Include test and confidence interval for one of the regression coefficients of either mussels data or another data set. Include the full process (hypothesis, test stat, pval, conclusion in context of problem) for hypothesis test. Include confidence interval interpretation. Include confidence interval for a mean value of y given values of x. Include corresponding prediction interval. Interpret both.
For this regression, I will be analyzing the influence of average school district income and percent of English learners on average math score. The data is from all 420 K-6 and K-8 California school districts from 1998-1999.
data("CASchools", package = "AER")
mymod <- lm(math~income + english, data = CASchools)
summary(mymod)
##
## Call:
## lm(formula = math ~ income + english, data = CASchools)
##
## Residuals:
## Min 1Q Median 3Q Max
## -41.918 -7.626 0.369 7.494 30.294
##
## Coefficients:
## Estimate Std. Error t value Pr(>|t|)
## (Intercept) 636.62931 1.58800 400.90 <2e-16 ***
## income 1.50359 0.08154 18.44 <2e-16 ***
## english -0.40059 0.03222 -12.43 <2e-16 ***
## ---
## Signif. codes: 0 '***' 0.001 '**' 0.01 '*' 0.05 '.' 0.1 ' ' 1
##
## Residual standard error: 11.48 on 417 degrees of freedom
## Multiple R-squared: 0.6273, Adjusted R-squared: 0.6255
## F-statistic: 350.9 on 2 and 417 DF, p-value: < 2.2e-16
Here we can see the values for our linear regression model, our t test values, p-values, multiple R-squared, and more. The regression equation is: y (hat)= 636.629+1.504B1-0.401B2
where the response, y, is average math score and B1 and B2 are Beta 1 and 2 respectively. It’s important to explain what this equation tells us. We know that for every increase (in 1000 USD) of average school district income, average math scores increase by 1.504 points for any percent of English learners. That is, we hold the predictor variable percent of English learners constant.
The null hypothesis is H0: B2=0 and the alternative hypothesis is HA: B2=/0. That is, we are testing if the predictor % of English learners provides information for the linear relationship with the response average math score. From the output above, the test stat for the T-test is -12.43 and the p-val is 2*10^-16, which is R’s way of telling us that the p-val is very small. Thus, we have sufficient evidence to reject the null that B2=0 and accept the alternative hypothesis that B2 does influence math scores. It should be noted that degrees of freedom is 417=420-3 which is number of data points minus 3 predictors.
We will find a 95% confidence interval for the mean math score given average district income and % of English Learners.
new.data <- data.frame(income = 10.4150, english=12.4087591)
confy <- predict(mymod, new.data , interval = "confidence")
confy
## fit lwr upr
## 1 647.3184 645.9123 648.7245
We are 95% confident that the mean math score for a district with an income of 10.4150 (thous USD) and 12.408% english learners is between 645.9123 and 648.7245 . We also estimate the average math score to be 647.3184. Note we have a data point with these values and the math score lies outside this interval at 605.4.

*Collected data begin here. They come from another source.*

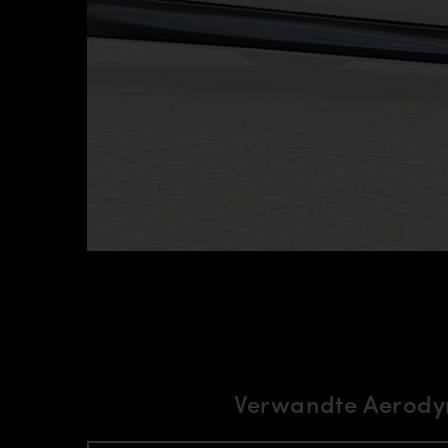
Verwandte Aerody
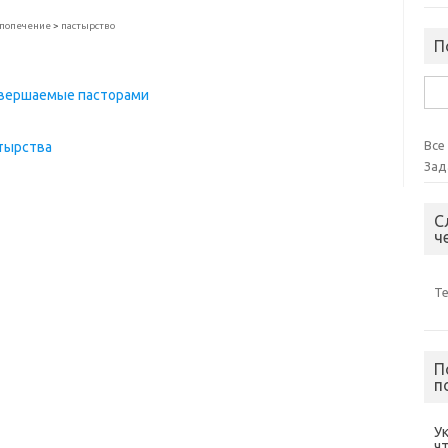
попечение
>
пастырство
П
Най
овершаемые пасторами
Все
стырства
Зад
С
ч
Т
П
п
У
ч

We can also create a prediction interval for a single district average score:
predy <- predict(mymod, new.data, interval = "predict")
predy
## fit lwr upr
## 1 647.3184 624.7151 669.9216
We estimate a single district math score to be between 607.017 and 635.0759 given these predictors. Our prediction interval is wide because it is more difficult to predict a single score and we are less certain than for a confidence interval. Notice the point estimate of 647.3184 is also the same.
We can create confidence intervals for the coefficients Beta 1 and Beta 2.
confint(mymod)
## 2.5 % 97.5 %
## (Intercept) 633.5078316 639.7507977
## income 1.3433053 1.6638718
## english -0.4639263 -0.3372509
We are 95% confident that Beta 1 (income coefficient) is between 1.343 and 1.664. We are 95% confident that Beta 2 (% English Speakers coefficient) is between -0.464 and -0.337. Double checking these values with our known regression equation, the values make sense.